Author: Andrew Mcgregor
View album and artist detailsArtist/band: |
Gro Marie Svidal |
Label: |
Laerdal Musikkproduksjon |
Magazine Review Date: |
December/2016 |
Mountains, glaciers, fjords – this is the landscape of Jølster in western Norway, just north of Bergen, where Gro Marie Svidal grew up, immersed in the Hardanger fiddle tradition. She learned the dances and tunes from master players, and her love for the music and the communicative power of the instrument itself shines through everything here. An album of solo fiddle tunes may sound forbidding, but you’re reckoning without the powerful rhythms, the hypnotic beauty of the sounds, the drones, and the resonance of the sympathetic strings. An ingenious sequence contrasts a century-old ‘Wedding March’ by a local fiddler with the pensive melancholy of a tune for the bride as she dresses for her wedding.
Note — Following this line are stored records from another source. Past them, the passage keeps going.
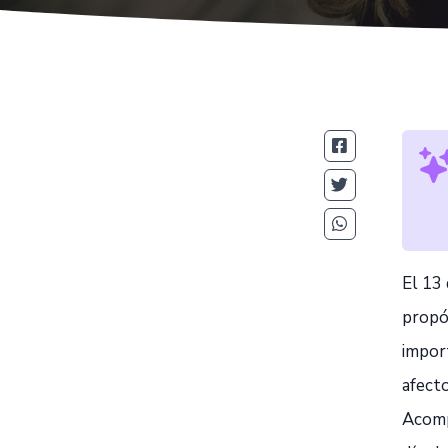
El 13 
propós
impor
afect
Acomp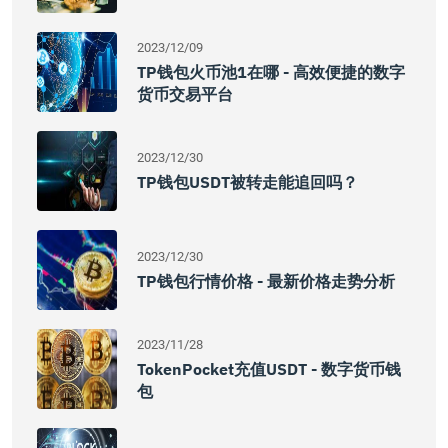
2023/12/09
TP钱包火币池1在哪 - 高效便捷的数字
货币交易平台
2023/12/30
TP钱包USDT被转走能追回吗？
2023/12/30
TP钱包行情价格 - 最新价格走势分析
2023/11/28
TokenPocket充值USDT - 数字货币钱
包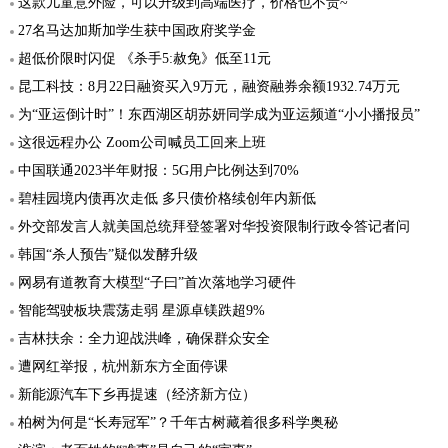
这款儿童意外险，可以升级到高端医疗，价格也不贵~
27名马达加斯加学生获中国政府奖学金
超低价限时闪促 《杀手5:赦免》低至11元
昆工科技：8月22日融资买入9万元，融资融券余额1932.74万元
为“亚运倒计时”！东西湖区胡苏妍同学成为亚运频道“小小播报员”
这很远程办公 Zoom公司喊员工回来上班
中国联通2023半年财报：5G用户比例达到70%
碧桂园境内债再次走低 多只债价格续创年内新低
外交部发言人就美国总统拜登签署对华投资限制行政令答记者问
韩国“杀人预告”疑似发酵升级
网易有道教育大模型“子曰”首次落地学习硬件
智能驾驶板块震荡走弱 星源卓镁跌超9%
吉林扶余：全力迎战洪峰，确保群众安全
遭网红举报，杭州新东方全面停课
新能源汽车下乡再提速（经济新方位）
柏树为何是“长寿冠军”？千年古树藏着很多科学奥秘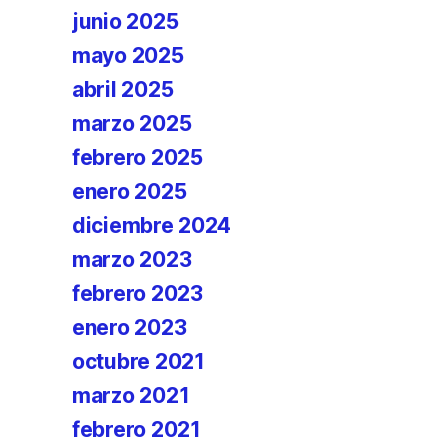
junio 2025
mayo 2025
abril 2025
marzo 2025
febrero 2025
enero 2025
diciembre 2024
marzo 2023
febrero 2023
enero 2023
octubre 2021
marzo 2021
febrero 2021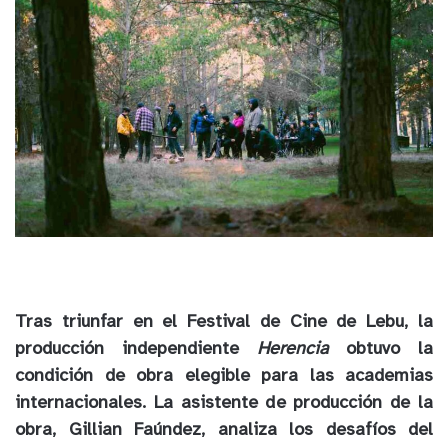
Tras triunfar en el Festival de Cine de Lebu, la
producción independiente
Herencia
obtuvo la
condición de obra elegible para las academias
internacionales. La asistente de producción de la
obra, Gillian Faúndez, analiza los desafíos del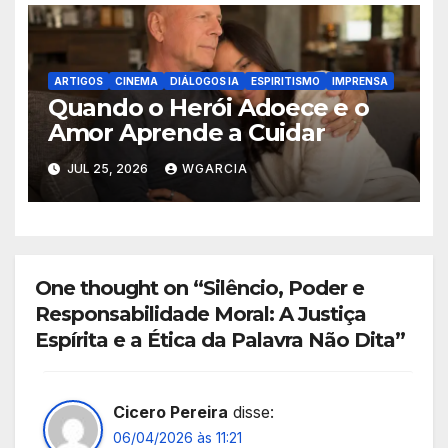
ARTIGOS
CINEMA
DIÁLOGOS IA
ESPIRITISMO
IMPRENSA
Quando o Herói Adoece e o
Amor Aprende a Cuidar
JUL 25, 2026
WGARCIA
One thought on “Silêncio, Poder e
Responsabilidade Moral: A Justiça
Espírita e a Ética da Palavra Não Dita”
Cicero Pereira
disse:
06/04/2026 às 11:21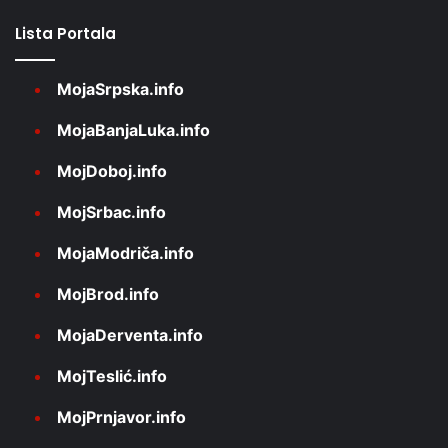
Lista Portala
MojaSrpska.info
MojaBanjaLuka.info
MojDoboj.info
MojSrbac.info
MojaModriča.info
MojBrod.info
MojaDerventa.info
MojTeslić.info
MojPrnjavor.info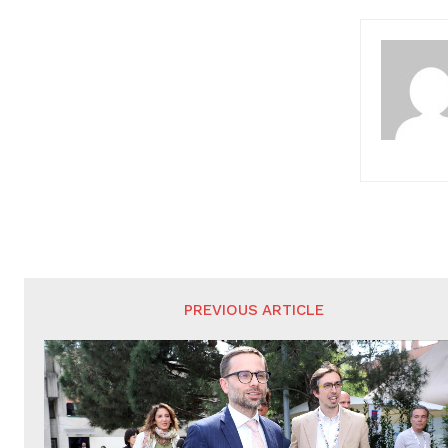
PREVIOUS ARTICLE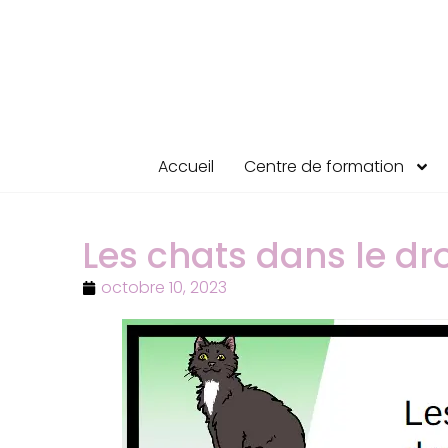
Accueil
Centre de formation
Les chats dans le dro
octobre 10, 2023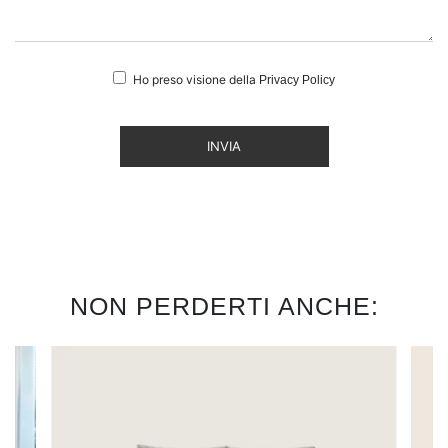
Ho preso visione della
Privacy Policy
INVIA
NON PERDERTI ANCHE: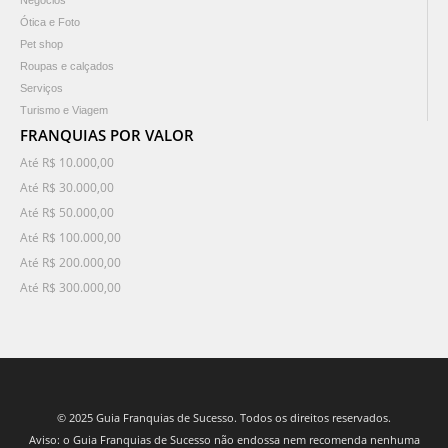
Negócios
Ótica e Foto
Pet shop
Roupas e calçados
Serviços
Turismo e Viagem
FRANQUIAS POR VALOR
Até R$ 10.000,00
Até R$ 30.000,00
Até R$ 50.000,00
Até R$ 100.000,00
Até R$ 200.000,00
Até R$ 300.000,00
© 2025 Guia Franquias de Sucesso. Todos os direitos reservados.
Aviso: o Guia Franquias de Sucesso não endossa nem recomenda nenhuma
Then two hallings, the exuberant wedding dances for the young men, and a springar – the couple's dance. The latter is the powerful tune Svidal kept to herself for years, before using it to win Norway's national folk championship in 2014. We hear another side of the instrument in ‘Summer Evening in Jotunheimen’, a tune in the form known as the lydarslått, and there's more improvisatory freedom and a new warmth of expressive colour. The album ends with a haunting folk tune, fading wistfully to almost nothing. Preservation and continuation, tradition respected and renewed.